_EXERCISE DETAILS_: Without the pictures, give the listing below again exactly.

_WORKING DATA_:
"""

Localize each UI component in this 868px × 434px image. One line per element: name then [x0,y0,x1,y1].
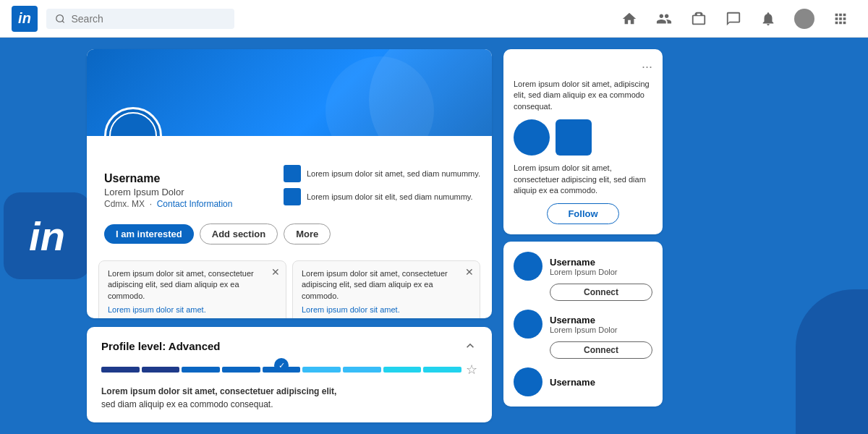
person-name-1: Username [550,315,652,326]
person-name-2: Username [550,377,652,388]
seg-6 [302,367,341,373]
bell-icon [760,10,777,27]
profile-side-items: Lorem ipsum dolor sit amet, sed diam num… [284,165,480,205]
notif-close-1[interactable]: ✕ [271,265,280,280]
person-info-0: Username Lorem Ipsum Dolor [550,257,652,276]
seg-1 [101,367,140,373]
person-title-1: Lorem Ipsum Dolor [550,326,652,334]
person-row-2: Username [514,367,652,396]
person-info-2: Username [550,377,652,388]
level-header: Profile level: Advanced [101,339,477,353]
connect-button-0[interactable]: Connect [550,284,652,301]
briefcase-icon [690,10,707,27]
logo-text: in [18,10,31,27]
profile-body: Username Lorem Ipsum Dolor Cdmx. MX · Co… [87,136,492,318]
notif-link-2[interactable]: Lorem ipsum dolor sit amet. [302,305,471,315]
navbar: in [0,0,868,38]
ad-card: ··· Lorem ipsum dolor sit amet, adipisci… [503,49,663,234]
side-icon-1 [284,165,301,182]
seg-5: ✓ [263,367,301,373]
notif-link-1[interactable]: Lorem ipsum dolor sit amet. [108,305,277,315]
profile-banner [87,49,492,136]
person-info-1: Username Lorem Ipsum Dolor [550,315,652,334]
nav-me[interactable] [787,6,822,32]
location-text: Cdmx. MX [104,199,145,209]
chevron-up-icon[interactable] [463,339,477,353]
center-column: Username Lorem Ipsum Dolor Cdmx. MX · Co… [87,49,492,422]
linkedin-big-logo: in [4,192,90,279]
grid-icon [832,10,849,27]
person-item-1: Username Lorem Ipsum Dolor Connect [514,310,652,359]
main-area: in Username Lorem Ipsum Dolor Cdmx. MX [0,38,868,434]
nav-icons [613,6,856,32]
level-desc-line1: Lorem ipsum dolor sit amet, consectetuer… [101,386,336,396]
level-desc: Lorem ipsum dolor sit amet, consectetuer… [101,385,477,411]
check-circle: ✓ [274,358,289,373]
notif-text-1: Lorem ipsum dolor sit amet, consectetuer… [108,268,277,302]
follow-button[interactable]: Follow [547,203,618,224]
profile-card: Username Lorem Ipsum Dolor Cdmx. MX · Co… [87,49,492,318]
avatar [794,9,814,29]
ad-logo-circle [514,119,550,156]
search-bar[interactable] [46,9,234,29]
chat-icon [725,10,742,27]
add-section-button[interactable]: Add section [200,224,278,244]
notification-cards: ✕ Lorem ipsum dolor sit amet, consectetu… [87,253,492,318]
nav-notifications[interactable] [752,7,784,30]
nav-home[interactable] [613,7,645,30]
ad-desc: Lorem ipsum dolor sit amet, consectetuer… [514,163,652,196]
notif-close-2[interactable]: ✕ [465,265,474,280]
side-text-2: Lorem ipsum dolor sit elit, sed diam num… [307,192,473,202]
side-item-2: Lorem ipsum dolor sit elit, sed diam num… [284,188,480,205]
search-input[interactable] [71,13,226,25]
linkedin-logo[interactable]: in [12,6,38,32]
progress-segments: ✓ [101,367,461,373]
profile-avatar [104,107,162,136]
profile-actions: I am interested Add section More [87,224,492,253]
left-decoration: in [0,38,94,434]
person-row-0: Username Lorem Ipsum Dolor [514,252,652,281]
ad-logos [514,119,652,156]
contact-info-link[interactable]: Contact Information [157,199,233,209]
home-icon [621,10,638,27]
profile-avatar-wrap [104,107,162,136]
star-icon[interactable]: ☆ [466,362,477,378]
person-avatar-2 [514,367,542,396]
person-row-1: Username Lorem Ipsum Dolor [514,310,652,339]
level-card: Profile level: Advanced ✓ ☆ [87,327,492,422]
seg-3 [182,367,220,373]
person-item-2: Username [514,367,652,396]
nav-apps[interactable] [825,7,856,30]
svg-point-0 [56,14,64,22]
seg-8 [383,367,422,373]
seg-7 [343,367,381,373]
nav-messages[interactable] [718,7,749,30]
people-card: Username Lorem Ipsum Dolor Connect Usern… [503,242,663,407]
search-icon [55,13,65,25]
seg-9 [423,367,461,373]
ad-menu-icon[interactable]: ··· [514,59,652,75]
ad-text: Lorem ipsum dolor sit amet, adipiscing e… [514,79,652,112]
seg-2 [142,367,180,373]
person-title-0: Lorem Ipsum Dolor [550,268,652,276]
nav-network[interactable] [648,7,680,30]
interested-button[interactable]: I am interested [104,224,194,244]
person-avatar-0 [514,252,542,281]
progress-bar: ✓ ☆ [101,362,477,378]
person-item-0: Username Lorem Ipsum Dolor Connect [514,252,652,301]
right-decoration [796,289,868,434]
side-item-1: Lorem ipsum dolor sit amet, sed diam num… [284,165,480,182]
side-text-1: Lorem ipsum dolor sit amet, sed diam num… [307,169,480,179]
ad-logo-square [556,119,592,156]
notif-card-1: ✕ Lorem ipsum dolor sit amet, consectetu… [98,260,286,318]
profile-avatar-inner [109,112,157,136]
right-column: ··· Lorem ipsum dolor sit amet, adipisci… [503,49,663,422]
side-icon-2 [284,188,301,205]
notif-card-2: ✕ Lorem ipsum dolor sit amet, consectetu… [292,260,480,318]
seg-4 [222,367,260,373]
people-icon [655,10,673,27]
nav-jobs[interactable] [683,7,715,30]
person-name-0: Username [550,257,652,268]
connect-button-1[interactable]: Connect [550,341,652,359]
more-button[interactable]: More [284,224,331,244]
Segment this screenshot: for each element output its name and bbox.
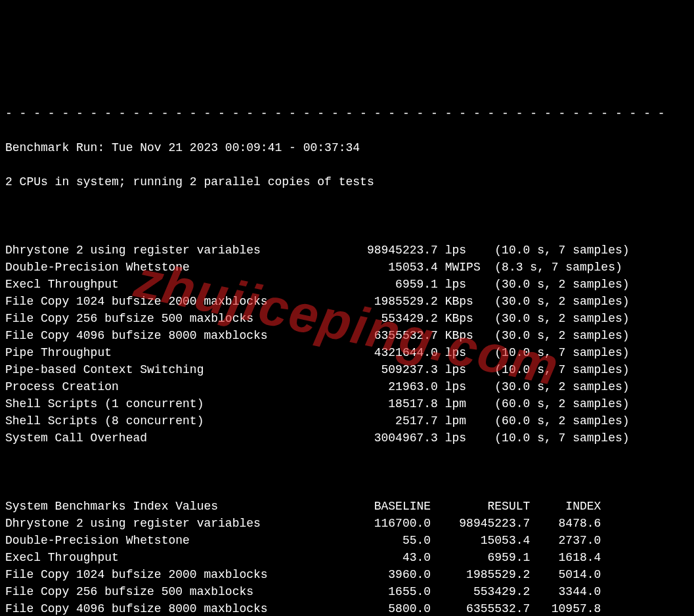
benchmark-row: File Copy 1024 bufsize 2000 maxblocks 19… [5,293,689,310]
benchmark-run-line: Benchmark Run: Tue Nov 21 2023 00:09:41 … [5,139,689,156]
benchmark-row: Dhrystone 2 using register variables 989… [5,242,689,259]
index-row: File Copy 256 bufsize 500 maxblocks 1655… [5,583,689,600]
benchmark-row: Shell Scripts (8 concurrent) 2517.7 lpm … [5,412,689,429]
benchmark-row: Shell Scripts (1 concurrent) 18517.8 lpm… [5,395,689,412]
benchmark-row: Execl Throughput 6959.1 lps (30.0 s, 2 s… [5,276,689,293]
index-values-block: System Benchmarks Index Values BASELINE … [5,498,689,616]
index-row: Dhrystone 2 using register variables 116… [5,515,689,532]
benchmark-row: Double-Precision Whetstone 15053.4 MWIPS… [5,259,689,276]
blank-line [5,208,689,225]
benchmark-results-block: Dhrystone 2 using register variables 989… [5,242,689,447]
benchmark-row: Pipe Throughput 4321644.0 lps (10.0 s, 7… [5,344,689,361]
benchmark-row: Process Creation 21963.0 lps (30.0 s, 2 … [5,378,689,395]
cpu-info-line: 2 CPUs in system; running 2 parallel cop… [5,173,689,190]
benchmark-row: Pipe-based Context Switching 509237.3 lp… [5,361,689,378]
blank-line [5,464,689,481]
index-row: File Copy 4096 bufsize 8000 maxblocks 58… [5,600,689,616]
terminal-output: - - - - - - - - - - - - - - - - - - - - … [0,85,694,616]
benchmark-row: System Call Overhead 3004967.3 lps (10.0… [5,429,689,447]
index-row: Double-Precision Whetstone 55.0 15053.4 … [5,532,689,549]
benchmark-row: File Copy 256 bufsize 500 maxblocks 5534… [5,310,689,327]
index-header-row: System Benchmarks Index Values BASELINE … [5,498,689,515]
index-row: File Copy 1024 bufsize 2000 maxblocks 39… [5,566,689,583]
index-row: Execl Throughput 43.0 6959.1 1618.4 [5,549,689,566]
divider-dashes: - - - - - - - - - - - - - - - - - - - - … [5,105,689,122]
benchmark-row: File Copy 4096 bufsize 8000 maxblocks 63… [5,327,689,344]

"""

_EXERCISE OUTPUT_:
Localize each UI component in this 868px × 434px image. One line per element: name then [x0,y0,x1,y1].
person-name-1: Username [550,315,652,326]
person-name-2: Username [550,377,652,388]
seg-6 [302,367,341,373]
bell-icon [760,10,777,27]
profile-side-items: Lorem ipsum dolor sit amet, sed diam num… [284,165,480,205]
notif-close-1[interactable]: ✕ [271,265,280,280]
person-info-0: Username Lorem Ipsum Dolor [550,257,652,276]
seg-1 [101,367,140,373]
person-title-1: Lorem Ipsum Dolor [550,326,652,334]
person-row-2: Username [514,367,652,396]
person-info-2: Username [550,377,652,388]
level-header: Profile level: Advanced [101,339,477,353]
connect-button-0[interactable]: Connect [550,284,652,301]
briefcase-icon [690,10,707,27]
logo-text: in [18,10,31,27]
profile-body: Username Lorem Ipsum Dolor Cdmx. MX · Co… [87,136,492,318]
notif-link-2[interactable]: Lorem ipsum dolor sit amet. [302,305,471,315]
navbar: in [0,0,868,38]
ad-card: ··· Lorem ipsum dolor sit amet, adipisci… [503,49,663,234]
side-icon-1 [284,165,301,182]
seg-5: ✓ [263,367,301,373]
notif-link-1[interactable]: Lorem ipsum dolor sit amet. [108,305,277,315]
profile-banner [87,49,492,136]
person-info-1: Username Lorem Ipsum Dolor [550,315,652,334]
nav-me[interactable] [787,6,822,32]
location-text: Cdmx. MX [104,199,145,209]
chevron-up-icon[interactable] [463,339,477,353]
center-column: Username Lorem Ipsum Dolor Cdmx. MX · Co… [87,49,492,422]
linkedin-big-logo: in [4,192,90,279]
grid-icon [832,10,849,27]
person-item-1: Username Lorem Ipsum Dolor Connect [514,310,652,359]
main-area: in Username Lorem Ipsum Dolor Cdmx. MX [0,38,868,434]
nav-icons [613,6,856,32]
level-desc-line1: Lorem ipsum dolor sit amet, consectetuer… [101,386,336,396]
level-desc: Lorem ipsum dolor sit amet, consectetuer… [101,385,477,411]
check-circle: ✓ [274,358,289,373]
notif-text-1: Lorem ipsum dolor sit amet, consectetuer… [108,268,277,302]
follow-button[interactable]: Follow [547,203,618,224]
profile-card: Username Lorem Ipsum Dolor Cdmx. MX · Co… [87,49,492,318]
avatar [794,9,814,29]
ad-logo-circle [514,119,550,156]
search-bar[interactable] [46,9,234,29]
chat-icon [725,10,742,27]
add-section-button[interactable]: Add section [200,224,278,244]
notification-cards: ✕ Lorem ipsum dolor sit amet, consectetu… [87,253,492,318]
nav-notifications[interactable] [752,7,784,30]
nav-home[interactable] [613,7,645,30]
ad-desc: Lorem ipsum dolor sit amet, consectetuer… [514,163,652,196]
notif-close-2[interactable]: ✕ [465,265,474,280]
side-text-2: Lorem ipsum dolor sit elit, sed diam num… [307,192,473,202]
side-item-2: Lorem ipsum dolor sit elit, sed diam num… [284,188,480,205]
search-input[interactable] [71,13,226,25]
linkedin-logo[interactable]: in [12,6,38,32]
progress-segments: ✓ [101,367,461,373]
profile-avatar [104,107,162,136]
profile-actions: I am interested Add section More [87,224,492,253]
left-decoration: in [0,38,94,434]
person-row-0: Username Lorem Ipsum Dolor [514,252,652,281]
ad-logos [514,119,652,156]
contact-info-link[interactable]: Contact Information [157,199,233,209]
home-icon [621,10,638,27]
profile-avatar-wrap [104,107,162,136]
star-icon[interactable]: ☆ [466,362,477,378]
person-avatar-2 [514,367,542,396]
person-row-1: Username Lorem Ipsum Dolor [514,310,652,339]
level-card: Profile level: Advanced ✓ ☆ [87,327,492,422]
seg-3 [182,367,220,373]
person-item-2: Username [514,367,652,396]
nav-apps[interactable] [825,7,856,30]
svg-point-0 [56,14,64,22]
seg-8 [383,367,422,373]
seg-7 [343,367,381,373]
nav-messages[interactable] [718,7,749,30]
people-card: Username Lorem Ipsum Dolor Connect Usern… [503,242,663,407]
search-icon [55,13,65,25]
seg-9 [423,367,461,373]
ad-menu-icon[interactable]: ··· [514,59,652,75]
ad-text: Lorem ipsum dolor sit amet, adipiscing e… [514,79,652,112]
seg-2 [142,367,180,373]
person-title-0: Lorem Ipsum Dolor [550,268,652,276]
nav-network[interactable] [648,7,680,30]
interested-button[interactable]: I am interested [104,224,194,244]
person-avatar-0 [514,252,542,281]
progress-bar: ✓ ☆ [101,362,477,378]
person-item-0: Username Lorem Ipsum Dolor Connect [514,252,652,301]
right-decoration [796,289,868,434]
side-item-1: Lorem ipsum dolor sit amet, sed diam num… [284,165,480,182]
side-text-1: Lorem ipsum dolor sit amet, sed diam num… [307,169,480,179]
ad-logo-square [556,119,592,156]
notif-card-1: ✕ Lorem ipsum dolor sit amet, consectetu… [98,260,286,318]
profile-avatar-inner [109,112,157,136]
right-column: ··· Lorem ipsum dolor sit amet, adipisci… [503,49,663,422]
side-icon-2 [284,188,301,205]
notif-card-2: ✕ Lorem ipsum dolor sit amet, consectetu… [292,260,480,318]
seg-4 [222,367,260,373]
people-icon [655,10,673,27]
nav-jobs[interactable] [683,7,715,30]
person-name-0: Username [550,257,652,268]
connect-button-1[interactable]: Connect [550,341,652,359]
more-button[interactable]: More [284,224,331,244]
Segment this screenshot: for each element output its name and bbox.
benchmark-row: File Copy 1024 bufsize 2000 maxblocks 19… [5,293,689,310]
benchmark-run-line: Benchmark Run: Tue Nov 21 2023 00:09:41 … [5,139,689,156]
benchmark-row: Dhrystone 2 using register variables 989… [5,242,689,259]
index-row: File Copy 256 bufsize 500 maxblocks 1655… [5,583,689,600]
benchmark-row: Shell Scripts (8 concurrent) 2517.7 lpm … [5,412,689,429]
benchmark-row: Shell Scripts (1 concurrent) 18517.8 lpm… [5,395,689,412]
benchmark-row: Execl Throughput 6959.1 lps (30.0 s, 2 s… [5,276,689,293]
index-values-block: System Benchmarks Index Values BASELINE … [5,498,689,616]
index-row: Dhrystone 2 using register variables 116… [5,515,689,532]
benchmark-row: Double-Precision Whetstone 15053.4 MWIPS… [5,259,689,276]
blank-line [5,208,689,225]
benchmark-results-block: Dhrystone 2 using register variables 989… [5,242,689,447]
benchmark-row: Pipe Throughput 4321644.0 lps (10.0 s, 7… [5,344,689,361]
benchmark-row: Process Creation 21963.0 lps (30.0 s, 2 … [5,378,689,395]
cpu-info-line: 2 CPUs in system; running 2 parallel cop… [5,173,689,190]
benchmark-row: Pipe-based Context Switching 509237.3 lp… [5,361,689,378]
blank-line [5,464,689,481]
index-row: File Copy 4096 bufsize 8000 maxblocks 58… [5,600,689,616]
terminal-output: - - - - - - - - - - - - - - - - - - - - … [0,85,694,616]
benchmark-row: System Call Overhead 3004967.3 lps (10.0… [5,429,689,447]
index-row: Double-Precision Whetstone 55.0 15053.4 … [5,532,689,549]
benchmark-row: File Copy 256 bufsize 500 maxblocks 5534… [5,310,689,327]
index-header-row: System Benchmarks Index Values BASELINE … [5,498,689,515]
index-row: File Copy 1024 bufsize 2000 maxblocks 39… [5,566,689,583]
index-row: Execl Throughput 43.0 6959.1 1618.4 [5,549,689,566]
divider-dashes: - - - - - - - - - - - - - - - - - - - - … [5,105,689,122]
benchmark-row: File Copy 4096 bufsize 8000 maxblocks 63… [5,327,689,344]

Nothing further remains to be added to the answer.